[[ Input records, beginning ]]
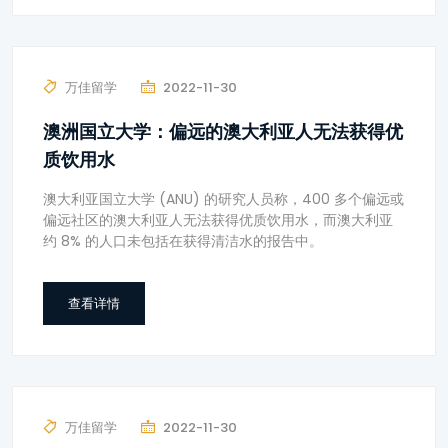
万佳留学
2022-11-30
澳洲国立大学：偏远的澳大利亚人无法获得优
质饮用水
澳大利亚国立大学 (ANU) 的研究人员称，400 多个偏远或
偏远社区的澳大利亚人无法获得优质饮用水，而澳大利亚
约 8% 的人口未包括在获得清洁水的报告中。
查看详情
万佳留学
2022-11-30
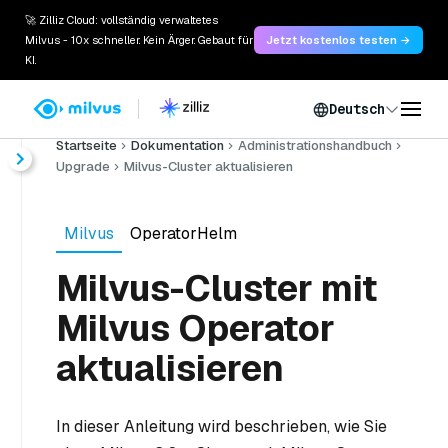
🚀 Zilliz Cloud: vollständig verwaltetes
Milvus - 10x schneller. Kein Ärger. Gebaut für
Jetzt kostenlos testen →
KI.
Deutsch
Startseite
Dokumentation
Administrationshandbuch
Upgrade
Milvus-Cluster aktualisieren
Milvus
OperatorHelm
Milvus-Cluster mit
Milvus Operator
aktualisieren
In dieser Anleitung wird beschrieben, wie Sie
[[ Input records, end ]]
Exercise brief: Across the records above, show each line containing the word "Cluster".

Solved exercise:
Milvus-Cluster aktualisieren
Milvus-Cluster mit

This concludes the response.